* _DATASET_
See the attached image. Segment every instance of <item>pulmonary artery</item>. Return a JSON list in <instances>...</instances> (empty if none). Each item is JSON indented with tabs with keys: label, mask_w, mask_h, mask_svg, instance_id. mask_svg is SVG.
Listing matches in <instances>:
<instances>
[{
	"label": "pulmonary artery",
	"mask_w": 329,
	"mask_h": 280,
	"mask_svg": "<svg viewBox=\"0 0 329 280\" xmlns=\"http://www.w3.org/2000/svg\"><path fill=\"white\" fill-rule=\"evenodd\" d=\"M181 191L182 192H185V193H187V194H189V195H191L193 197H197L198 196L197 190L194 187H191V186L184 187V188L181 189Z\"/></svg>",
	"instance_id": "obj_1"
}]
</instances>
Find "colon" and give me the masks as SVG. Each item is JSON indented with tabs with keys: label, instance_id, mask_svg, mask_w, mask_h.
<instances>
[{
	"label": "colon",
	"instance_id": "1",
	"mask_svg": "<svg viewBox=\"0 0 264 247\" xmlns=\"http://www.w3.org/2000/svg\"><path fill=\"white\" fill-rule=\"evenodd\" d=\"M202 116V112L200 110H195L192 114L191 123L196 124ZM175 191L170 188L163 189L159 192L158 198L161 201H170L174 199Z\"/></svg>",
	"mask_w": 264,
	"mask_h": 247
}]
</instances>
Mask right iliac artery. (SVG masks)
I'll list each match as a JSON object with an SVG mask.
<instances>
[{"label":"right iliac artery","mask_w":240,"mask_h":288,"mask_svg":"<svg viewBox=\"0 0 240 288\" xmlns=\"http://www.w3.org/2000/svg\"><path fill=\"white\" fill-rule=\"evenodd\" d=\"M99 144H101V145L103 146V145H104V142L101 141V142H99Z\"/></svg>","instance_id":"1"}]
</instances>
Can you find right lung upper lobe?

* _EXERCISE DESCRIPTION_
Say each line again exactly as it appears above.

* _TASK RESPONSE_
See the attached image. Segment every instance of <item>pulmonary artery</item>. Return a JSON list in <instances>...</instances> (empty if none). Each item is JSON indented with tabs with keys: label, mask_w, mask_h, mask_svg, instance_id. mask_svg is SVG.
Listing matches in <instances>:
<instances>
[{
	"label": "pulmonary artery",
	"mask_w": 329,
	"mask_h": 280,
	"mask_svg": "<svg viewBox=\"0 0 329 280\" xmlns=\"http://www.w3.org/2000/svg\"><path fill=\"white\" fill-rule=\"evenodd\" d=\"M181 191L182 192H185V193H187V194H189V195H191L193 197H197L198 196L197 190L194 187H191V186L184 187V188L181 189Z\"/></svg>",
	"instance_id": "obj_1"
}]
</instances>
Find "colon" and give me the masks as SVG. Each item is JSON indented with tabs with keys: label, instance_id, mask_svg, mask_w, mask_h.
<instances>
[{
	"label": "colon",
	"instance_id": "1",
	"mask_svg": "<svg viewBox=\"0 0 264 247\" xmlns=\"http://www.w3.org/2000/svg\"><path fill=\"white\" fill-rule=\"evenodd\" d=\"M202 116V112L200 110H195L192 114L191 123L196 124ZM175 191L170 188L163 189L159 192L158 198L161 201H170L174 199Z\"/></svg>",
	"mask_w": 264,
	"mask_h": 247
}]
</instances>
Mask right iliac artery. (SVG masks)
I'll list each match as a JSON object with an SVG mask.
<instances>
[{"label":"right iliac artery","mask_w":240,"mask_h":288,"mask_svg":"<svg viewBox=\"0 0 240 288\" xmlns=\"http://www.w3.org/2000/svg\"><path fill=\"white\" fill-rule=\"evenodd\" d=\"M99 144H101V145L103 146V145H104V142L101 141V142H99Z\"/></svg>","instance_id":"1"}]
</instances>
Can you find right lung upper lobe?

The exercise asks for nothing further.